25歳以下で初出産する妊産婦に生活や心身の「ゆとり感」を尋ね、自治体担当者が約1年間伴走して出産や産後生活を支える方法を東京都と都医学総合研究所(医学研)が開発した。
支援を受けた人は、産後うつが軽減されることも明らかになり、虐待予防策としても期待される。医学研の西田淳志・社会健康医学研究センター長は「生活上の課題を行政が一緒に考え、産後の生活の見通しを立てる支援が効果的だ」と話す。(奥野斐)

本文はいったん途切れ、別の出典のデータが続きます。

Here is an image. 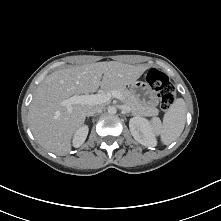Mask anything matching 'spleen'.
<instances>
[{"instance_id":"3e777b00","label":"spleen","mask_w":221,"mask_h":221,"mask_svg":"<svg viewBox=\"0 0 221 221\" xmlns=\"http://www.w3.org/2000/svg\"><path fill=\"white\" fill-rule=\"evenodd\" d=\"M186 122V104L182 98L176 99L165 113L163 122L157 117L152 120V127L160 135L161 142L169 145L183 132Z\"/></svg>"}]
</instances>
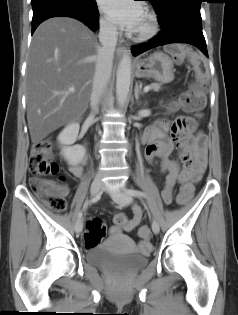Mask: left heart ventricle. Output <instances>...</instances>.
I'll return each instance as SVG.
<instances>
[{
	"mask_svg": "<svg viewBox=\"0 0 238 315\" xmlns=\"http://www.w3.org/2000/svg\"><path fill=\"white\" fill-rule=\"evenodd\" d=\"M147 22H148L147 21V17L144 14L142 19H141V21H140V23H139V25H138V27H137V29H136V31L139 32V31L143 30L147 26Z\"/></svg>",
	"mask_w": 238,
	"mask_h": 315,
	"instance_id": "obj_1",
	"label": "left heart ventricle"
}]
</instances>
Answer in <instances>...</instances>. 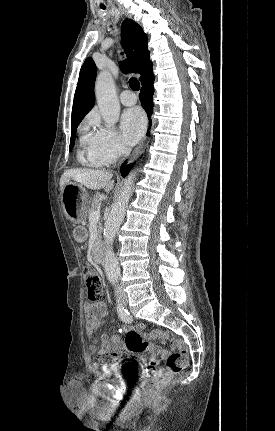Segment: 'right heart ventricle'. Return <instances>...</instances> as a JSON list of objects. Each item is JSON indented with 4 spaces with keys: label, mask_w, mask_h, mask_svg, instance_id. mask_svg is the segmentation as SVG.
<instances>
[{
    "label": "right heart ventricle",
    "mask_w": 275,
    "mask_h": 431,
    "mask_svg": "<svg viewBox=\"0 0 275 431\" xmlns=\"http://www.w3.org/2000/svg\"><path fill=\"white\" fill-rule=\"evenodd\" d=\"M83 160H84L86 163H88L90 166H93V167H99V166H104V165H105L104 163H101V162H98V161L91 160V159L88 157V155H87L85 158H83Z\"/></svg>",
    "instance_id": "obj_1"
}]
</instances>
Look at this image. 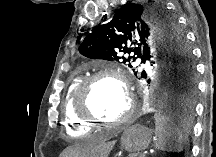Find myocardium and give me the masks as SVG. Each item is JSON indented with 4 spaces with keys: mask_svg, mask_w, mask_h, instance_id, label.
<instances>
[{
    "mask_svg": "<svg viewBox=\"0 0 216 157\" xmlns=\"http://www.w3.org/2000/svg\"><path fill=\"white\" fill-rule=\"evenodd\" d=\"M110 78L117 82L123 90L126 100L127 109L125 113L114 122H106L98 118L90 108V92L92 85L99 79ZM74 109L79 118L90 125H102L106 127H120L129 123L135 112V102L129 85L123 75L115 70H102L90 76L85 77L79 84L74 98Z\"/></svg>",
    "mask_w": 216,
    "mask_h": 157,
    "instance_id": "f54148a6",
    "label": "myocardium"
}]
</instances>
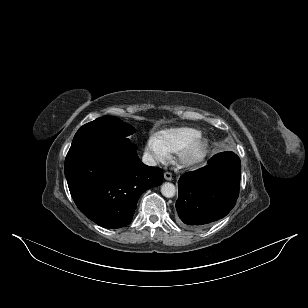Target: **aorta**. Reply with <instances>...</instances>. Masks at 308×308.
Here are the masks:
<instances>
[{"label":"aorta","instance_id":"1","mask_svg":"<svg viewBox=\"0 0 308 308\" xmlns=\"http://www.w3.org/2000/svg\"><path fill=\"white\" fill-rule=\"evenodd\" d=\"M161 193H162L163 196H165L167 198H171L176 193L175 186L172 183L165 182L161 186Z\"/></svg>","mask_w":308,"mask_h":308}]
</instances>
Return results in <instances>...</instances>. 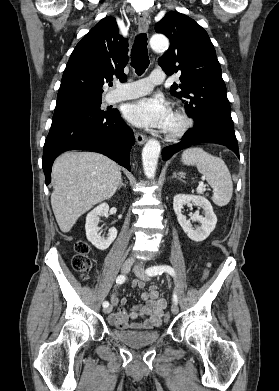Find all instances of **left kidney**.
Segmentation results:
<instances>
[{
  "label": "left kidney",
  "instance_id": "5707ae66",
  "mask_svg": "<svg viewBox=\"0 0 279 391\" xmlns=\"http://www.w3.org/2000/svg\"><path fill=\"white\" fill-rule=\"evenodd\" d=\"M193 202L196 206L204 210V216L195 213L193 221H198L200 226L196 229L192 226L191 221L182 214L183 205ZM173 209L177 215V220L187 236L196 242L205 240L215 229L217 217L213 212L211 203L204 197L198 195L178 194L173 199Z\"/></svg>",
  "mask_w": 279,
  "mask_h": 391
}]
</instances>
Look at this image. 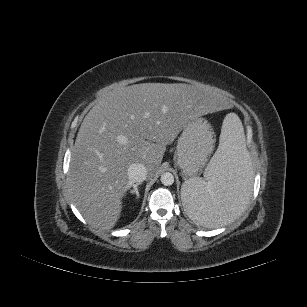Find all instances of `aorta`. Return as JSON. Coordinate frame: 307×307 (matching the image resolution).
<instances>
[{"label":"aorta","mask_w":307,"mask_h":307,"mask_svg":"<svg viewBox=\"0 0 307 307\" xmlns=\"http://www.w3.org/2000/svg\"><path fill=\"white\" fill-rule=\"evenodd\" d=\"M161 183L165 186H170L174 183V176L170 172H165L161 175Z\"/></svg>","instance_id":"obj_1"}]
</instances>
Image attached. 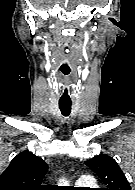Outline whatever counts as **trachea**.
Returning <instances> with one entry per match:
<instances>
[{
    "instance_id": "obj_1",
    "label": "trachea",
    "mask_w": 135,
    "mask_h": 190,
    "mask_svg": "<svg viewBox=\"0 0 135 190\" xmlns=\"http://www.w3.org/2000/svg\"><path fill=\"white\" fill-rule=\"evenodd\" d=\"M59 108L64 116H68L71 112V103H59Z\"/></svg>"
}]
</instances>
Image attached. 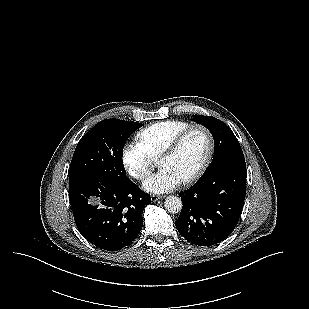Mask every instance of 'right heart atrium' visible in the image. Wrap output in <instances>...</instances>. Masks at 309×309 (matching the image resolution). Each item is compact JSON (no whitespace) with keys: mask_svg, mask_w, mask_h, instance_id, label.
I'll use <instances>...</instances> for the list:
<instances>
[{"mask_svg":"<svg viewBox=\"0 0 309 309\" xmlns=\"http://www.w3.org/2000/svg\"><path fill=\"white\" fill-rule=\"evenodd\" d=\"M122 159L129 175L140 181L150 175L155 165V159L138 142L125 145Z\"/></svg>","mask_w":309,"mask_h":309,"instance_id":"d8ad5b80","label":"right heart atrium"}]
</instances>
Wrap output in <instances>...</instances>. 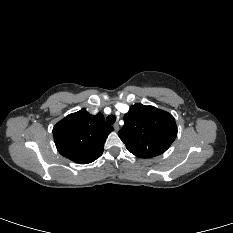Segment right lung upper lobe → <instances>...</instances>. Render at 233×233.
<instances>
[{
    "instance_id": "obj_1",
    "label": "right lung upper lobe",
    "mask_w": 233,
    "mask_h": 233,
    "mask_svg": "<svg viewBox=\"0 0 233 233\" xmlns=\"http://www.w3.org/2000/svg\"><path fill=\"white\" fill-rule=\"evenodd\" d=\"M111 131L113 127L106 124L101 113L91 115L81 109L59 121L53 128V136L61 155L78 164H87L102 155Z\"/></svg>"
}]
</instances>
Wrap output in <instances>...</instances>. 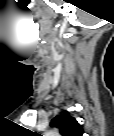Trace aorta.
<instances>
[{
  "label": "aorta",
  "instance_id": "aorta-1",
  "mask_svg": "<svg viewBox=\"0 0 114 136\" xmlns=\"http://www.w3.org/2000/svg\"><path fill=\"white\" fill-rule=\"evenodd\" d=\"M47 135H56L54 132L47 133Z\"/></svg>",
  "mask_w": 114,
  "mask_h": 136
}]
</instances>
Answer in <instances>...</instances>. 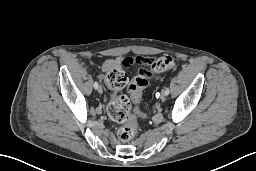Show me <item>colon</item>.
Here are the masks:
<instances>
[{"label":"colon","instance_id":"colon-1","mask_svg":"<svg viewBox=\"0 0 256 171\" xmlns=\"http://www.w3.org/2000/svg\"><path fill=\"white\" fill-rule=\"evenodd\" d=\"M150 65L151 69L156 73L165 72L173 68L174 58L170 55L152 58ZM127 80V74L122 69L111 70L105 77L106 84L114 91L107 105V113L111 120L123 124L118 130V138L123 142L131 141L137 134L138 125L136 117L132 112V103H140L142 92L148 83L143 76L134 78L127 88L130 95L128 97L118 93V91L125 87Z\"/></svg>","mask_w":256,"mask_h":171}]
</instances>
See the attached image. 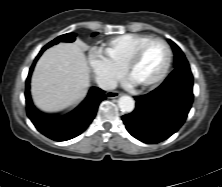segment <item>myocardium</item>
Masks as SVG:
<instances>
[{
    "label": "myocardium",
    "mask_w": 222,
    "mask_h": 187,
    "mask_svg": "<svg viewBox=\"0 0 222 187\" xmlns=\"http://www.w3.org/2000/svg\"><path fill=\"white\" fill-rule=\"evenodd\" d=\"M151 42H160L161 44H163L165 46V48L167 50V61H166L163 71L160 73V75L158 77H156L155 79L148 81V82L136 83L138 86L143 87V88H153V87L157 86L158 84H160L164 80V78L167 76L169 69L171 67V64H172V59H173V52H172L171 46L169 45V43L167 41H165L164 39L159 38V37H149V38L145 39L144 41H142L133 50V52L129 56L128 60L126 61L123 70H124L125 75L128 78L131 79V72H132L133 67L138 62L145 46Z\"/></svg>",
    "instance_id": "obj_1"
}]
</instances>
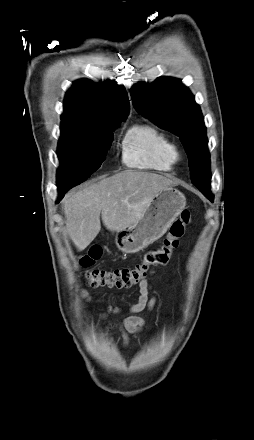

都と医学研は、この伴走型支援を「アーリーパートナーシップ」と命名。産後うつなど「リスク」の観点で評価するのではなく、一人一人の「ニーズ」に着目するのが特徴だ。

(写真はイメージ)
若い初産の妊婦を対象に、「時間」「お金」「身体の健康」「こころの健康」「生活全体」の5項目で、どの程度満たされていると感じているかを質問。点数化し、例えば経済的なゆとりが不足していれば、家計を一緒に確認し、利用できる制度や支援につなぐ。保育園の申請や就労支援窓口への同行などもする。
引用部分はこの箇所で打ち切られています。